Work instructions: Return, with both end lines included, exactly what the data below holds from the line with "BUJINKAN DŌJ" through the line with "Pickup Center UES y GestionPost", though not the pictures.

+ + + + + + +

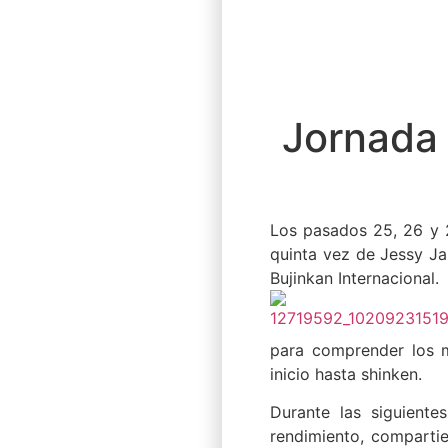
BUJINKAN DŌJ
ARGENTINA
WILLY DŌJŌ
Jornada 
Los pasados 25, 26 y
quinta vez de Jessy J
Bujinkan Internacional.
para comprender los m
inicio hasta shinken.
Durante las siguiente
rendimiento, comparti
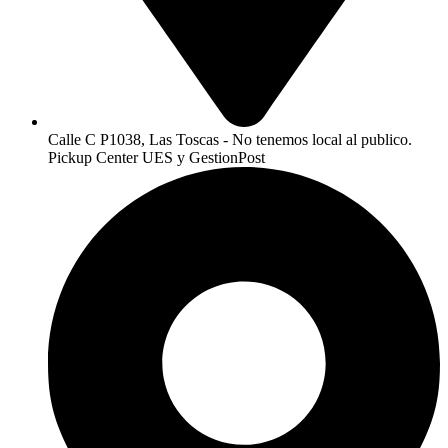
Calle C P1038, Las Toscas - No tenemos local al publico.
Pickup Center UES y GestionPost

+ + + + + + +

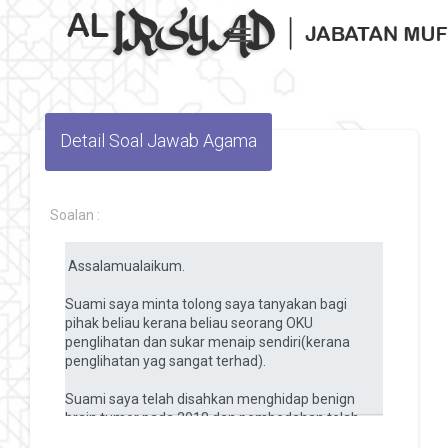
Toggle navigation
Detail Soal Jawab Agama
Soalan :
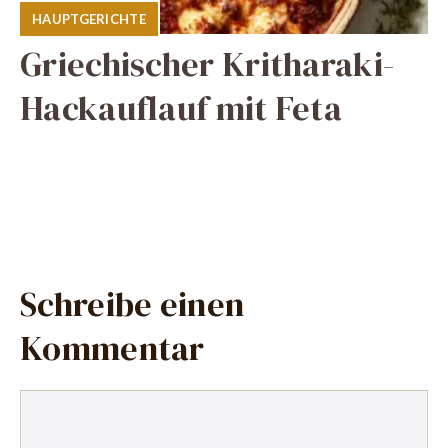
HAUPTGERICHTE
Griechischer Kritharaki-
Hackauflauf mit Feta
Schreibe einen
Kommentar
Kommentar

+ + + + + + +

Result:
BUJINKAN DŌJ
ARGENTINA
WILLY DŌJŌ
Jornada 
Los pasados 25, 26 y
quinta vez de Jessy J
Bujinkan Internacional.
para comprender los m
inicio hasta shinken.
Durante las siguiente
rendimiento, comparti
Calle C P1038, Las Toscas - No tenemos local al publico.
Pickup Center UES y GestionPost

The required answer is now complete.